Pero la jactancia es un vicio corriente. Un defecto más determinado, y también más decisivo, del carácter de Eichmann era su incapacidad casi total para considerar cualquier cosa desde el punto de vista de su interlocutor. En ninguna parte se hizo más evidente este defecto que en el relato del episodio de Viena. Él y sus hombres y los judíos «trabajaban en estrecha colaboración», y siempre que surgía alguna dificultad los representantes judíos corrían a él «para aliviar sus corazones», para explicarle «todas sus penas y tristezas» y pedirle ayuda. Los judíos «deseaban» emigrar, y él, Eichmann, estaba allí para ayudarlos, porque sucedía que, al mismo tiempo, las autoridades nazis habían expresado el deseo de ver al
Reich
judenrein
. Los dos deseos coincidían, y él, Eichmann, podía «hacer justicia a ambas partes». En el juicio de Jerusalén no cedió ni un ápice cuando se llegó a esta parte de la narración, aunque estuvo de acuerdo en que hoy en día, cuando «han cambiado tanto los tiempos», los judíos quizá no estuvieran muy contentos de recordar la colaboración prestada, y él no quería «herir sus sentimientos».

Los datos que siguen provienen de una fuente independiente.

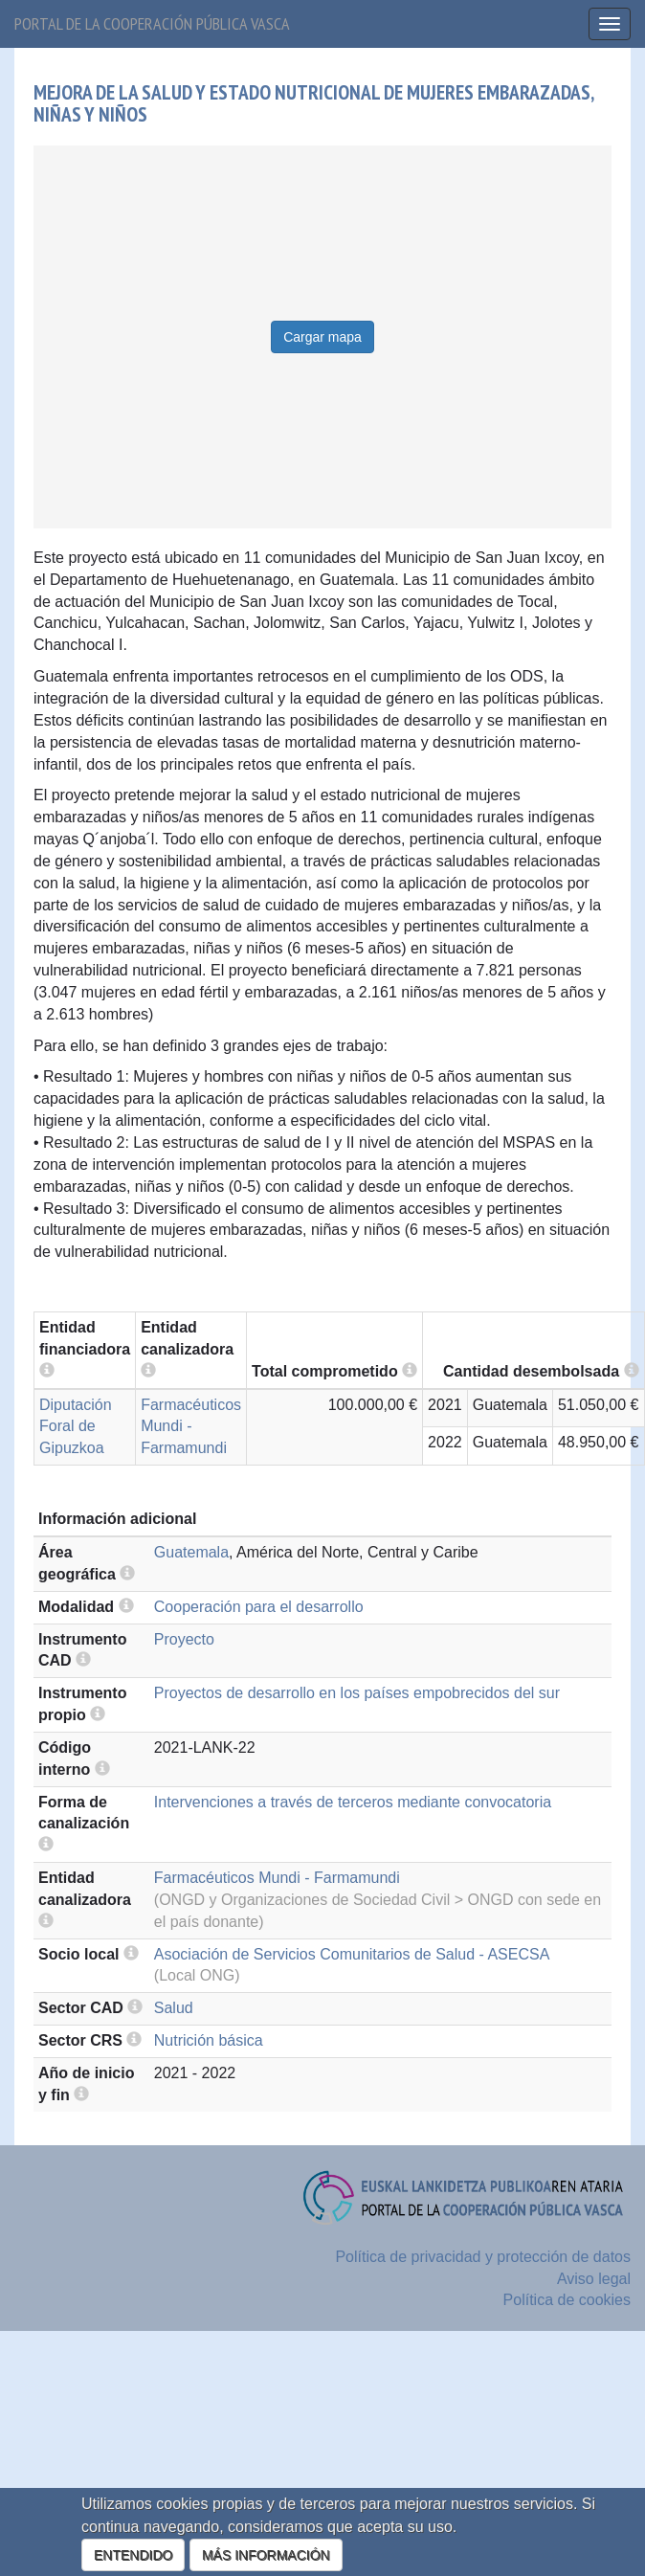 This screenshot has width=645, height=2576. I want to click on Cooperación para el desarrollo, so click(259, 1607).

El texto alemán del interrogatorio grabado por la policía, llevado a cabo del 29 de mayo de 1960 al 17 de enero de 1961, con todas sus páginas corregidas y aprobadas por Eichmann, constituye una verdadera mina para un psicólogo, a condición de que sea lo bastante sensato para comprender que lo horrible puede ser no solo grotesco, sino completamente cómico. Parte de la comedia no puede ser traducida, pues radica en la heroica lucha de Eichmann con la lengua alemana, que invariablemente le derrota. Es cómico cuando habla, repetidas veces, de «palabras aladas» (
geflügelte Worte
, coloquialismo alemán con el que se designan genéricamente las frases clásicas célebres) con la intención de significar frases hechas,
Redensarten
, o eslóganes,
Schlagworte
. Fue cómico cuando, en el curso del interrogatorio sobre los documentos Sassen, efectuado en alemán por el presidente del tribunal, utilizó las palabras
kontra geben
(taz a taz) para indicar que había resistido los esfuerzos de Sassen de ponerles más pimienta a sus relatos. El juez Landau, evidentemente desconocedor de los misterios de los juegos de cartas, no lo entendió, y Eichmann no fue capaz de hallar otra manera de expresarlo. Confusamente consciente de un defecto que debió de vejarle incluso en la escuela ―llegaba a constituir un caso moderado de afasia― se disculpó diciendo: «Mi único lenguaje es el burocrático [
Amtssprache
]». Pero la cuestión es que su lenguaje llegó a ser burocrático porque Eichmann era verdaderamente incapaz de expresar una sola frase que no fuera una frase hecha. (¿Fueron estos clichés lo que los psiquiatras consideraron tan «normal» y «ejemplar»? ¿Son estas las «ideas positivas» que un sacerdote desea para aquellos cuyas almas atiende? La mejor oportunidad para que Eichmann demostrara este lado positivo de su carácter, en Jerusalén, llegó cuando el joven oficial de policía encargado de su bienestar mental y psicológico le entregó
Lolita
para que se distrajera leyendo. Al cabo de dos días, Eichmann lo devolvió visiblemente indignado, diciendo: «Es un libro malsano por completo».) Sin duda, los jueces tenían razón cuando por último manifestaron al acusado que todo lo que había dicho eran «palabras hueras», pero se equivocaban al creer que la vacuidad estaba amañada, y que el acusado encubría otros pensamientos que, aun cuando horribles, no eran vacuos. Esta suposición parece refutada por la sorprendente contumacia con que Eichmann, a pesar de su memoria deficiente, repetía palabra por palabra las mismas frases hechas y los mismos clichés de su invención (cuando lograba construir una frase propia, la repetía hasta convertirla en un cliché) cada vez que refería algún incidente o acontecimiento importante para él. Tanto al escribir sus memorias en Argentina o en Jerusalén, como al hablar con el policía que le interrogó o con el tribunal, siempre dijo lo mismo, expresado con las mismas palabras. Cuanto más se le escuchaba, más evidente era que su incapacidad para hablar iba estrechamente unida a su incapacidad para pensar, particularmente, para pensar desde el punto de vista de otra persona. No era posible establecer comunicación con él, no porque mintiera, sino porque estaba rodeado por la más segura de las protecciones contra las palabras y la presencia de otros, y por ende contra la realidad como tal.